- Required work
Below are the records; collect from them each line containing the string "deur".

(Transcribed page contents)
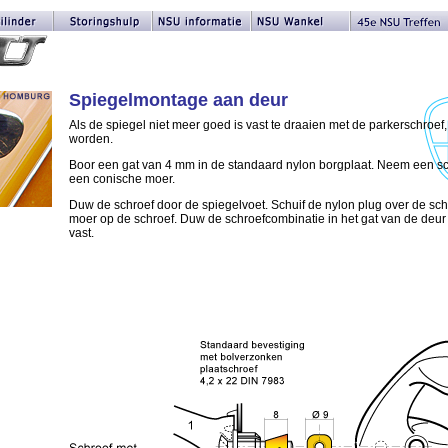
Spiegelmontage aan deur
Als de spiegel niet meer goed is vast te draaien met de parkerschroef, 
worden.
Boor een gat van 4 mm in de standaard nylon borgplaat. Neem een s
een conische moer.
Duw de schroef door de spiegelvoet. Schuif de nylon plug over de sch
moer op de schroef. Duw de schroefcombinatie in het gat van de deur
vast.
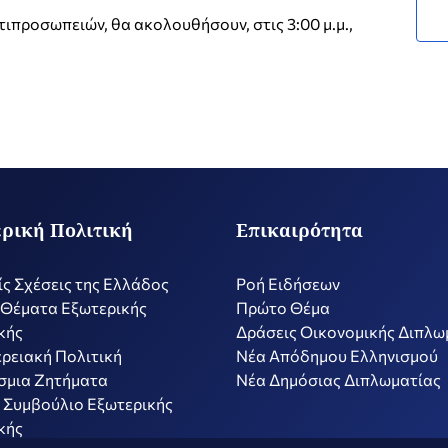
τιπροσωπειών, θα ακολουθήσουν, στις 3:00 μ.μ.,
ρική Πολιτική
Επικαιρότητα
ίς Σχέσεις της Ελλάδος
Ροή Ειδήσεων
 Θέματα Εξωτερικής
Πρώτο Θέμα
κής
Δράσεις Οικονομικής Διπλω
ρειακή Πολιτική
Nέα Απόδημου Ελληνισμού
σμια Ζητήματα
Νέα Δημόσιας Διπλωματίας
 Συμβούλιο Εξωτερικής
κής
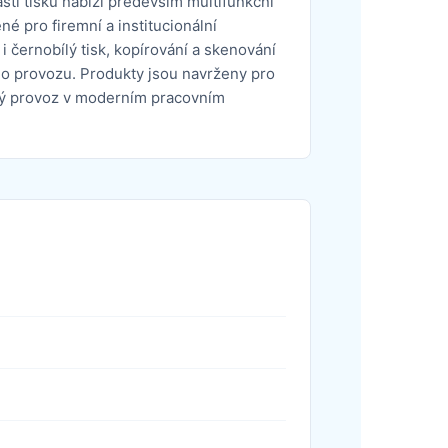
sti tisku nabízí především multifunkční
é pro firemní a institucionální
i černobílý tisk, kopírování a skenování
o provozu. Produkty jsou navrženy pro
livý provoz v moderním pracovním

- Task response
Spiegelmontage aan deur
moer op de schroef. Duw de schroefcombinatie in het gat van de deur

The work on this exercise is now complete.